In merry, merry England, In the merry month of May, Miss Mary Ella Montague Went out in best array. Her wise mama called out to her, "My darling Mary Ella, It looks like rain to-day, my dear; You'd best take your umbrella!" That silly girl she paid no heed To her dear mother's call. She walked at least six miles that day, And it never rained at all!
THE GOOSE GIRL.
BY LUCY FITCH PERKINS.
Oh, I'm a goose, and you're a goose, and we're all geese together. We wander over hill and dale, all in the sweet June weather, While wise folk stay indoors and pore O'er dusty books for learning lore. How glad I am—how glad you are—that we're birds of a feather: That you're a goose, and I'm a goose, and we're all geese together!
BY LUCY FITCH PERKINS
Let me make you acquainted with Mrs. O'Toole, Though she's had little learning, she's nobody's fool, She loves her fine geese, but when they are dead She'll comfort herself with a new feather bed.
BY ALDEN ARTHUR KNIPE
PICTURES BY EMILIE BENSON KNIPE
I have a little wat'ring-pot, It holds two quarts I think, And when the days are very hot I give the plants a drink.
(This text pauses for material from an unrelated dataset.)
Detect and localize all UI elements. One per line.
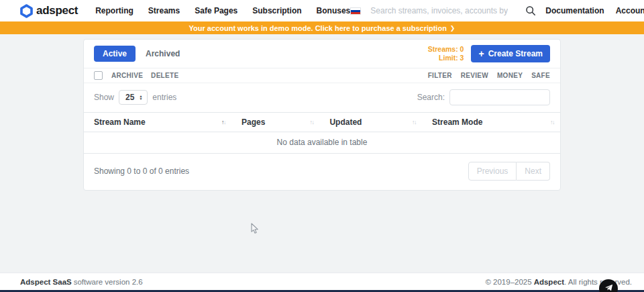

They lift their heads as flowers should, And look so green and gay; I'm sure that if they only could, "We thank you, Sir," they'd say.
SHARING WITH OTHERS
Sometimes Mother gives to me Such a lot of money—See! But it's very hard to buy All the things you'd like to try, And you always share your penny With a child who hasn't any.
Pockets are fine For marbles and twine, For knives and rubber bands; So, stuff them tight From morning till night With anything else but hands!
WAITING FOR DINNER
When one is very hungry, It's hard to wait, I know, For minutes seem like hours And the clock is always slow.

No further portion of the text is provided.